As metas de corte para cada pilar de atividade e para cada setor da economia brasileira podem ser conferidas aqui.
Adaptação
O Observatório do Clima também propõe uma série de medidas de adaptação, entre elas o desenvolvimento de novos cenários de avaliação de risco climático e a inclusão da análise de impacto e risco climático em todo o orçamento público.
Além disso, a meta climática traz a proposta da realização, em dois anos, de um grande diagnóstico sobre perdas e danos no país, algo crucial num momento em que recifes de coral, o Pantanal e grande parte da Amazônia sofrem com uma sequência de eventos climáticos extremos.
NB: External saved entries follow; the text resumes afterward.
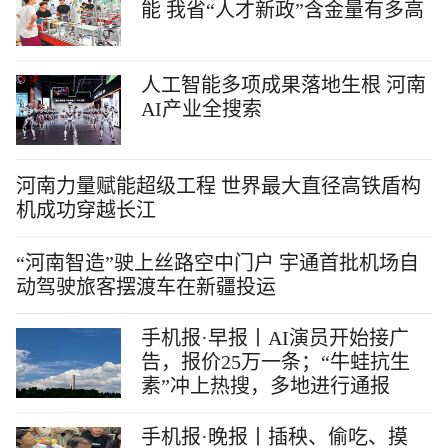
能 我省“人才新政”含金量有多高
人工智能多项成果落地生根 河南
AI产业全搜索
河南力量赋能超级工程 世界最大直径高铁盾构
机成功穿越长江
“河南智造”驶上丝路空中门户 宇通首批机场自
动驾驶旅客摆渡车在新疆投运
手机报·早报丨AI演员开始接广
告，报价25万一条；“牛蛙抗生
素”冲上热搜，多地进行通报
手机报·晚报丨插秧、偷吃、摸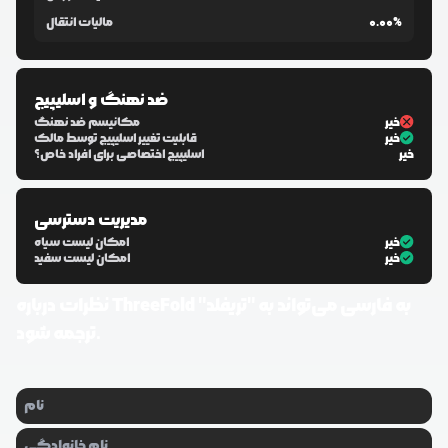
0.00%
مالیات انتقال
ضد نهنگ و اسلیپیج
خیر
مکانیسم ضد نهنگ
خیر
قابلیت تغییر اسلیپیج توسط مالک
خیر
اسلیپیج اختصاصی برای افراد خاص؟
مدیریت دسترسی
خیر
امکان لیست سیاه
خیر
امکان لیست سفید
ThreeFold به فارسی می‌تواند به "تریفلد"
نظرات درباره
ترجمه شود.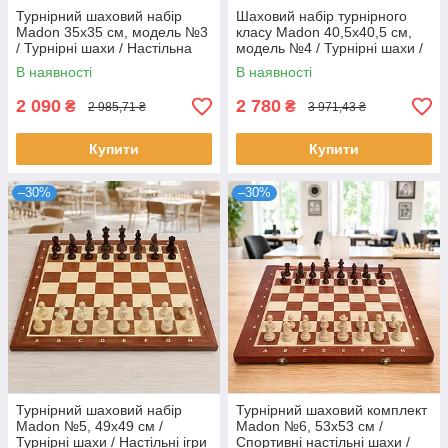
Турнірний шаховий набір
Шаховий набір турнірного
Madon 35х35 см, модель №3
класу Madon 40,5х40,5 см,
/ Турнірні шахи / Настільна
модель №4 / Турнірні шахи /
гра
Настільні спортивні ігри
В наявності
В наявності
2 090
2 780
₴
₴
2 985,71 ₴
3 971,43 ₴
Купити
Купити
–30%
–30%
Турнірний шаховий набір
Турнірний шаховий комплект
Madon №5, 49х49 см /
Madon №6, 53х53 см /
Турнірні шахи / Настільні ігри
Спортивні настільні шахи /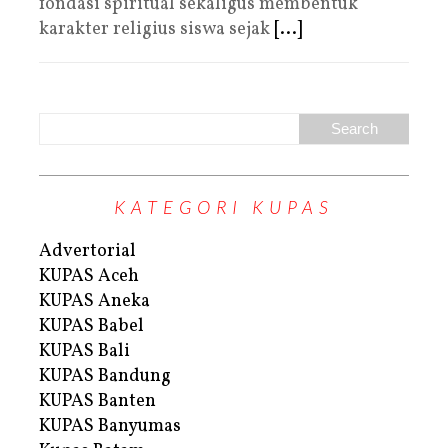
fondasi spiritual sekaligus membentuk
karakter religius siswa sejak
[...]
KATEGORI KUPAS
Advertorial
KUPAS Aceh
KUPAS Aneka
KUPAS Babel
KUPAS Bali
KUPAS Bandung
KUPAS Banten
KUPAS Banyumas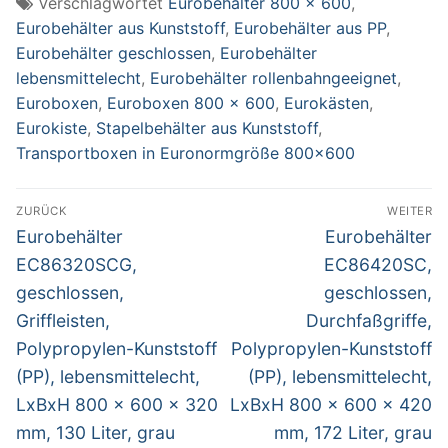
Verschlagwortet
Eurobehälter 800 x 600
,
grau
Eurobehälter aus Kunststoff
,
Eurobehälter aus PP
,
Eurobehälter geschlossen
,
Eurobehälter
lebensmittelecht
,
Eurobehälter rollenbahngeeignet
,
Euroboxen
,
Euroboxen 800 x 600
,
Eurokästen
,
Eurokiste
,
Stapelbehälter aus Kunststoff
,
Transportboxen in Euronormgröße 800x600
Beitragsnavigation
ZURÜCK
WEITER
Vorheriger
Nächster
Eurobehälter
Eurobehälter
Beitrag:
Beitrag:
EC86320SCG,
EC86420SC,
geschlossen,
geschlossen,
Griffleisten,
Durchfaßgriffe,
Polypropylen-Kunststoff
Polypropylen-Kunststoff
(PP), lebensmittelecht,
(PP), lebensmittelecht,
LxBxH 800 x 600 x 320
LxBxH 800 x 600 x 420
mm, 130 Liter, grau
mm, 172 Liter, grau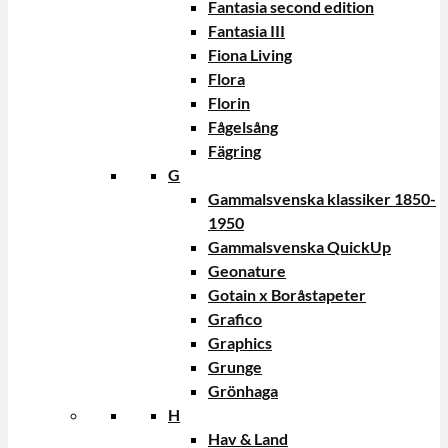
Fantasia second edition
Fantasia III
Fiona Living
Flora
Florin
Fågelsång
Fägring
G
Gammalsvenska klassiker 1850-
1950
Gammalsvenska QuickUp
Geonature
Gotain x Boråstapeter
Grafico
Graphics
Grunge
Grönhaga
H
Hav & Land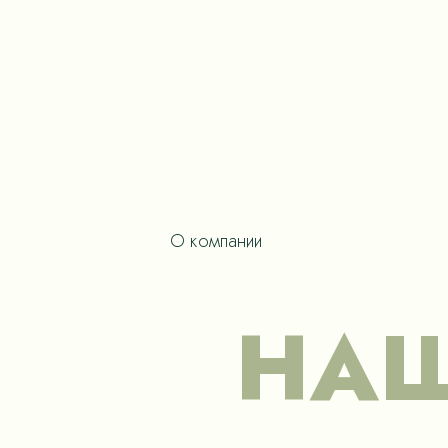
О компании
НАШ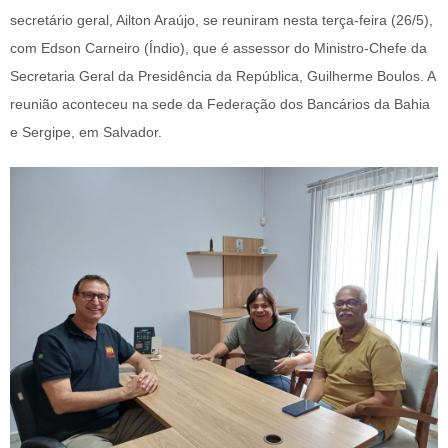
secretário geral, Ailton Araújo, se reuniram nesta terça-feira (26/5),
com Edson Carneiro (Índio), que é assessor do Ministro-Chefe da
Secretaria Geral da Presidência da República, Guilherme Boulos. A
reunião aconteceu na sede da Federação dos Bancários da Bahia
e Sergipe, em Salvador.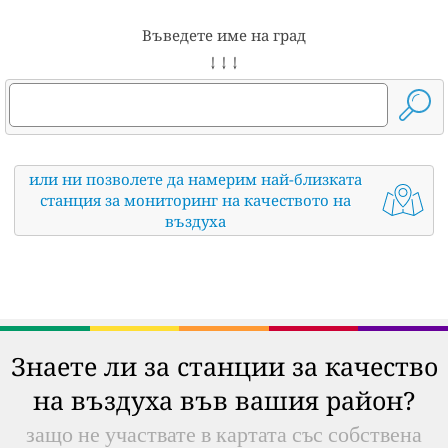
Въведете име на град
↓ ↓ ↓
или ни позволете да намерим най-близката
станция за мониторинг на качеството на
въздуха
Знаете ли за станции за качество
на въздуха във вашия район?
защо не участвате в картата със собствена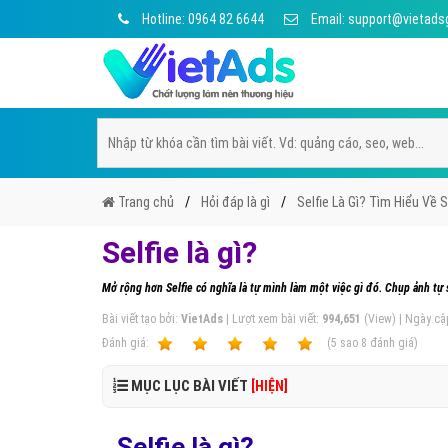
Hotline: 0964 82 6644
Email: support@vietads
Trang chủ
Hỏi đáp là gì
Selfie Là Gì? Tìm Hiểu Về S
Selfie là gì?
Mở rộng hơn Selfie có nghĩa là tự mình làm một việc gì đó. Chụp ảnh tự
Bài viết tạo bởi:
VietAds
| Lượt xem bài viết:
994,651
(View) | Ngày cậ
Ðánh giá:
1
2
3
4
5
(
5
sao
8
đánh giá)
MỤC LỤC BÀI VIẾT
[HIỆN]
Selfie là gì?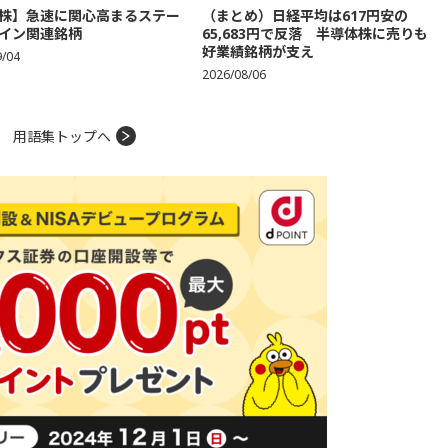
株】急速に関心高まるステー
（まとめ）日経平均は617円安の
イン関連銘柄
65,683円で反落 半導体株に売りも
好業績銘柄が支え
9/04
2026/08/06
用語集トップへ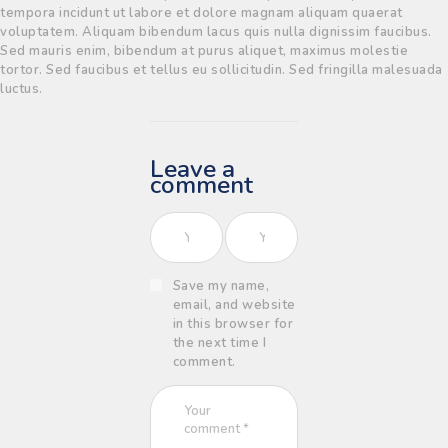
tempora incidunt ut labore et dolore magnam aliquam quaerat
voluptatem. Aliquam bibendum lacus quis nulla dignissim faucibus.
Sed mauris enim, bibendum at purus aliquet, maximus molestie
tortor. Sed faucibus et tellus eu sollicitudin. Sed fringilla malesuada
luctus.
Leave a
comment
Save my name,
email, and website
in this browser for
the next time I
comment.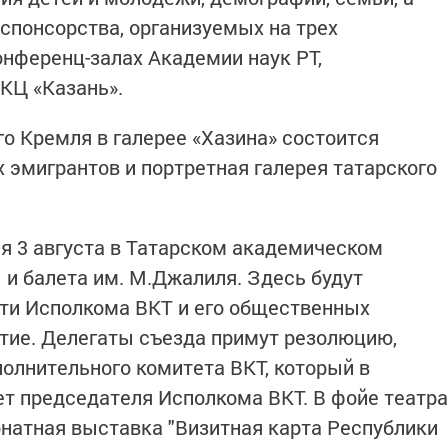
спонсорства, организуемых на трех
нференц-залах Академии наук РТ,
КЦ «Казань».
го Кремля в галерее «Хазина» состоится
 эмигрантов и портретная галерея татарского
я 3 августа в Татарском академическом
 и балета им. М.Джалиля. Здесь будут
ти Исполкома ВКТ и его общественных
тие. Делегаты съезда примут резолюцию,
полнительного комитета ВКТ, который в
ет председателя Исполкома ВКТ. В фойе театра
натная выставка "Визитная карта Республики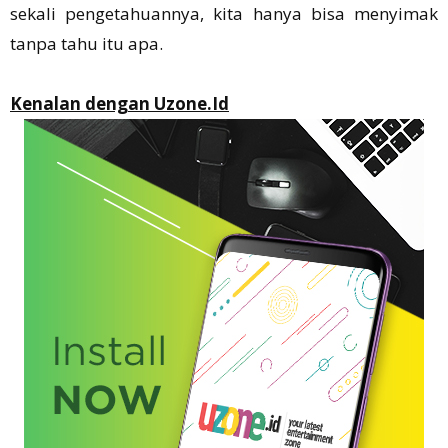
sekali pengetahuannya, kita hanya bisa menyimak
tanpa tahu itu apa.
Kenalan dengan Uzone.Id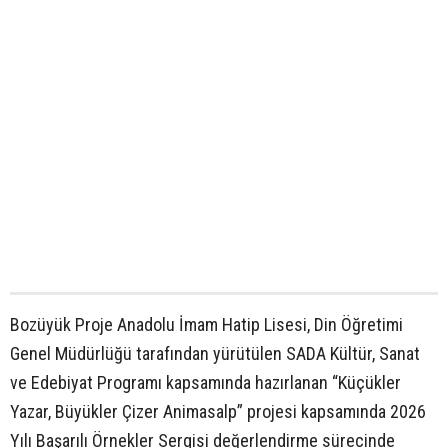
Bozüyük Proje Anadolu İmam Hatip Lisesi, Din Öğretimi
Genel Müdürlüğü tarafından yürütülen SADA Kültür, Sanat
ve Edebiyat Programı kapsamında hazırlanan “Küçükler
Yazar, Büyükler Çizer Animasalp” projesi kapsamında 2026
Yılı Başarılı Örnekler Sergisi değerlendirme sürecinde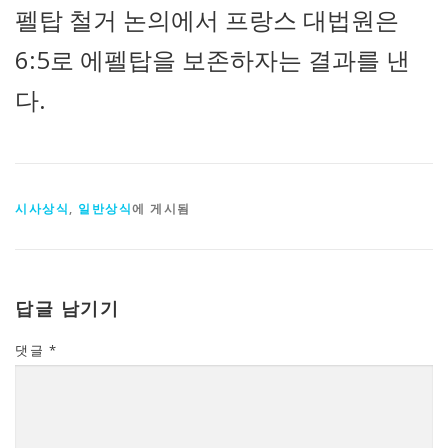
펠탑 철거 논의에서 프랑스 대법원은
6:5로 에펠탑을 보존하자는 결과를 낸
다.
시사상식
,
일반상식
에 게시됨
답글 남기기
댓글
*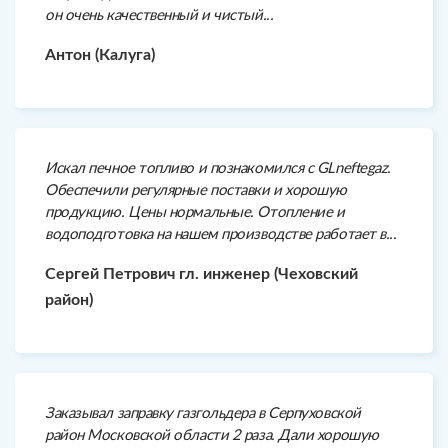
он очень качественный и чистый...
Антон (Калуга)
Искал печное топливо и познакомился с GLneftegaz.
Обеспечили регулярные поставки и хорошую
продукцию. Цены нормальные. Отопление и
водоподготовка на нашем производстве работает в...
Сергей Петрович гл. инженер (Чеховский
район)
Заказывал заправку газгольдера в Серпуховской
район Московской области 2 раза. Дали хорошую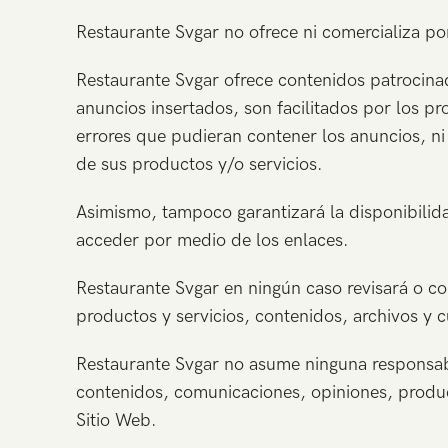
Restaurante Svgar no ofrece ni comercializa por
Restaurante Svgar ofrece contenidos patrocinad
anuncios insertados, son facilitados por los p
errores que pudieran contener los anuncios, ni
de sus productos y/o servicios.
Asimismo, tampoco garantizará la disponibilida
acceder por medio de los enlaces.
Restaurante Svgar en ningún caso revisará o co
productos y servicios, contenidos, archivos y cu
Restaurante Svgar no asume ninguna responsabil
contenidos, comunicaciones, opiniones, produc
Sitio Web.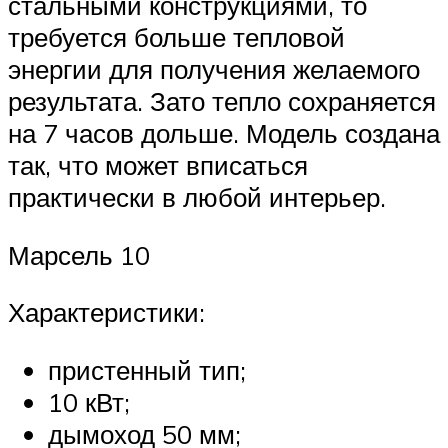
стальными конструкциями, то
требуется больше тепловой
энергии для получения желаемого
результата. Зато тепло сохраняется
на 7 часов дольше. Модель создана
так, что может вписаться
практически в любой интерьер.
Марсель 10
Характеристики:
пристенный тип;
10 кВт;
дымоход 50 мм;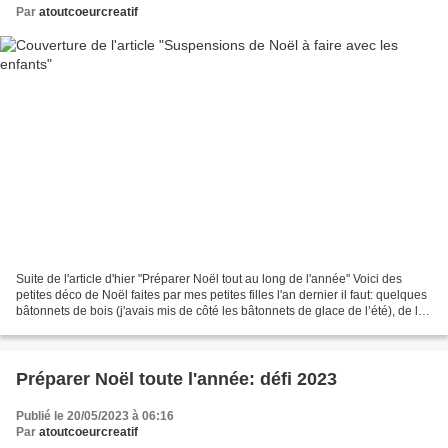
Par
atoutcoeurcreatif
Suite de l'article d'hier "Préparer Noël tout au long de l'année" Voici des
petites déco de Noël faites par mes petites filles l'an dernier il faut: quelques
bâtonnets de bois (j'avais mis de côté les bâtonnets de glace de l’été), de la
peinture en gouache...
Préparer Noël toute l'année: défi 2023
Publié le 20/05/2023 à 06:16
Par
atoutcoeurcreatif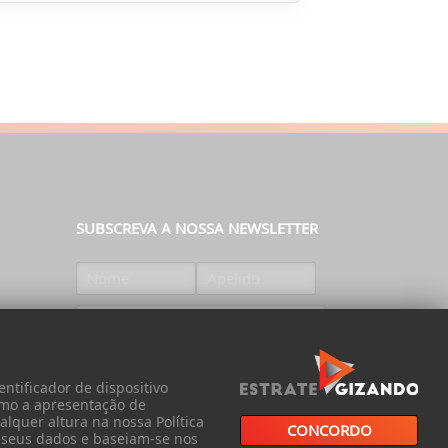
SUBSCREVA A NOSSA NEWSLETTER
SUBSCREVER
ntificador de dispositivo
omo a apresentação de
lquer altura na nossa Política
CONCORDO
s seus dados e baseiam-se nos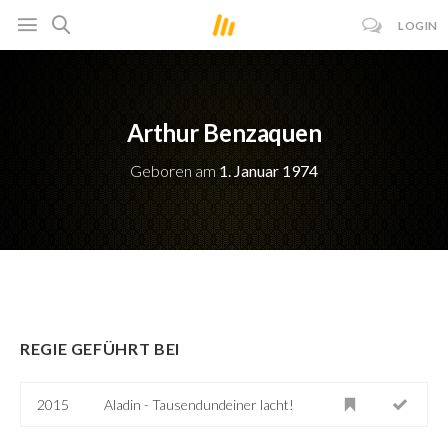
LOGIN
Arthur Benzaquen
Geboren am
1. Januar 1974
REGIE GEFÜHRT BEI
2015
Aladin - Tausendundeiner lacht!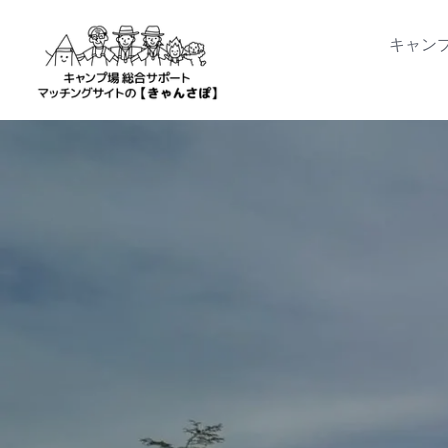
Skip
to
キャン
content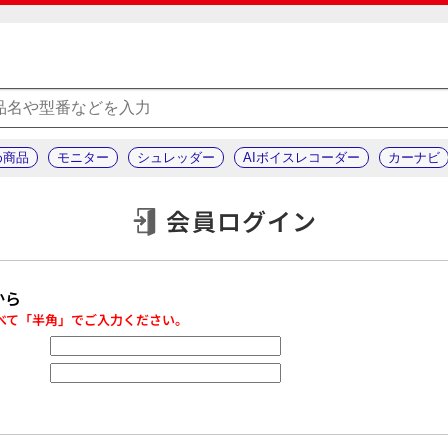
め商品
モニター
シュレッダー
AIボイスレコーダー
カーナビ
会員ログイン
から
べて「半角」でご入力ください。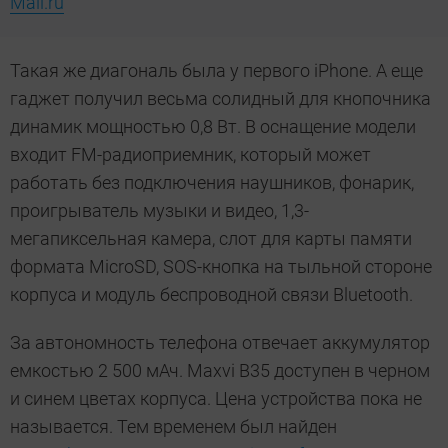
Mail.ru
Такая же диагональ была у первого iPhone. А еще
гаджет получил весьма солидный для кнопочника
динамик мощностью 0,8 Вт. В оснащение модели
входит FM-радиоприемник, который может
работать без подключения наушников, фонарик,
проигрыватель музыки и видео, 1,3-
мегапиксельная камера, слот для карты памяти
формата MicroSD, SOS-кнопка на тыльной стороне
корпуса и модуль беспроводной связи Bluetooth.
За автономность телефона отвечает аккумулятор
емкостью 2 500 мАч. Maxvi B35 доступен в черном
и синем цветах корпуса. Цена устройства пока не
называется. Тем временем был найден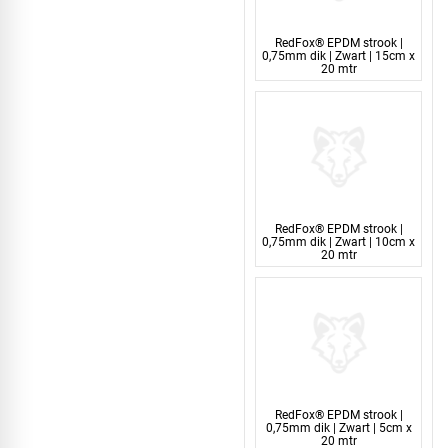
RedFox® EPDM strook |
0,75mm dik | Zwart | 15cm x
20 mtr
RedFox® EPDM strook |
0,75mm dik | Zwart | 10cm x
20 mtr
RedFox® EPDM strook |
0,75mm dik | Zwart | 5cm x
20 mtr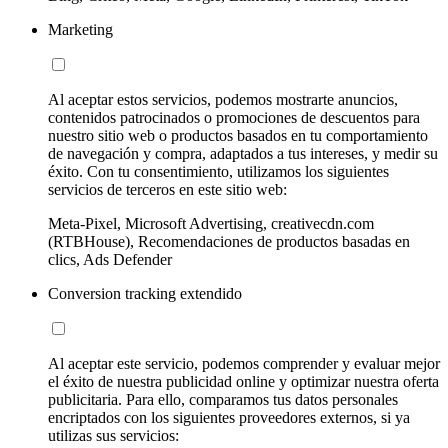
Marketing
Al aceptar estos servicios, podemos mostrarte anuncios,
contenidos patrocinados o promociones de descuentos para
nuestro sitio web o productos basados en tu comportamiento
de navegación y compra, adaptados a tus intereses, y medir su
éxito. Con tu consentimiento, utilizamos los siguientes
servicios de terceros en este sitio web:
Meta-Pixel, Microsoft Advertising, creativecdn.com
(RTBHouse), Recomendaciones de productos basadas en
clics, Ads Defender
Conversion tracking extendido
Al aceptar este servicio, podemos comprender y evaluar mejor
el éxito de nuestra publicidad online y optimizar nuestra oferta
publicitaria. Para ello, comparamos tus datos personales
encriptados con los siguientes proveedores externos, si ya
utilizas sus servicios: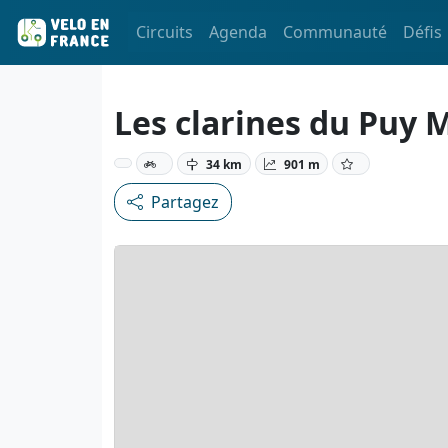
Circuits
Agenda
Communauté
Défis
Les clarines du Puy 
34 km
901 m
Partagez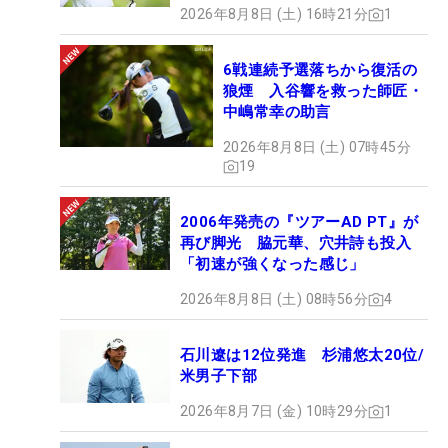
2026年8月8日 (土) 16時21分
1
6戦連続予選落ちから復活の
狼煙 入谷響を救った師匠・
中嶋常幸の助言
2026年8月8日 (土) 07時45分
19
2006年発売の『ツアーAD PT』が
再び脚光 脇元華、穴井詩も投入
「初速が強くなった感じ」
2026年8月8日 (土) 08時56分
4
石川遼は12位発進 杉浦悠太20位/
米男子下部
2026年8月7日 (金) 10時29分
1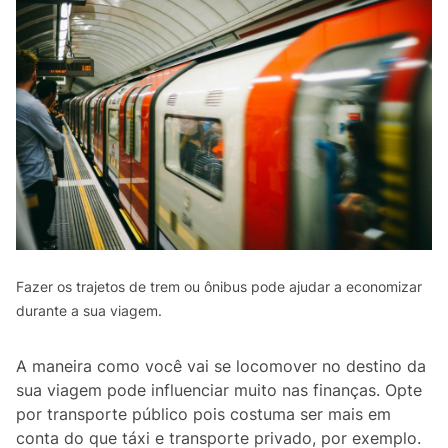
Fazer os trajetos de trem ou ônibus pode ajudar a economizar
durante a sua viagem.
A maneira como você vai se locomover no destino da
sua viagem pode influenciar muito nas finanças. Opte
por transporte público pois costuma ser mais em
conta do que táxi e transporte privado, por exemplo.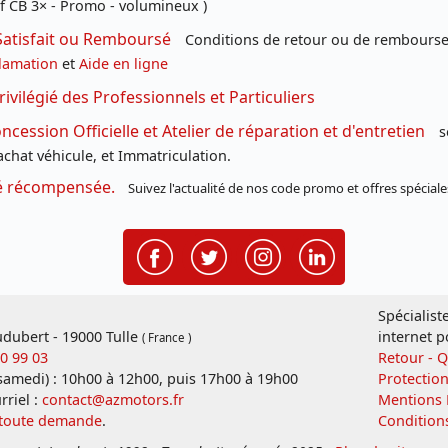
f CB 3× - Promo - volumineux )
Satisfait ou Remboursé
Conditions de retour ou de remboursem
lamation
et
Aide en ligne
rivilégié des Professionnels et Particuliers
cession Officielle et Atelier de réparation et d'entretien
s
chat véhicule, et Immatriculation.
té récompensée.
Suivez l'actualité de nos code promo et offres spéciale
Spécialist
dubert - 19000 Tulle
internet p
( France )
20 99 03
Retour - 
 samedi) : 10h00 à 12h00, puis 17h00 à 19h00
Protectio
rriel :
contact@azmotors.fr
Mentions 
 toute demande
.
Condition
“O que propomos aqui não é nada menos que uma transformação da economia brasileira. Parece radical, mas o mundo está num momento de radicalização da emergência climática. Como resultado de décadas de inação, todos os países terão de investir ao mesmo tempo em cortes agudos de emissão e em medidas amplas de adaptação ao clima”, diz Claudio Angelo, coordenador de Política Internacional do OC.
Segundo Márcio Astrini, secretário-executivo da organização, a proposta já foi apresentada ao governo brasileiro e não houve nenhum questionamento sobre os números ou como os cálculos foram realizados. Como ela será absorvida internamente, ainda é uma incógnita.
“Acho difícil a proposta ser adotada na íntegra, tal como está. Não é nem nosso propósito ela ser adotada na íntegra. […] Quando os governos vão nas conferências de clima eles negociam a agenda de clima, nós estamos fazendo uma NDC para resolver a agenda do clima, não para negociar, existe uma diferença de princípio aí, mas eu espero que o governo considere essa proposta na hora de escrever a do país e adote o máximo possível”, disse.
De acordo com Astrini, a ideia é que a proposta das organizações brasileiras, a primeira a ser anunciada pelos países-membro da ONU, também sirva de referência e ajude outras nações a determinarem suas NDCs, com o nível de ambição necessário para o cumprimento do Acordo de Paris.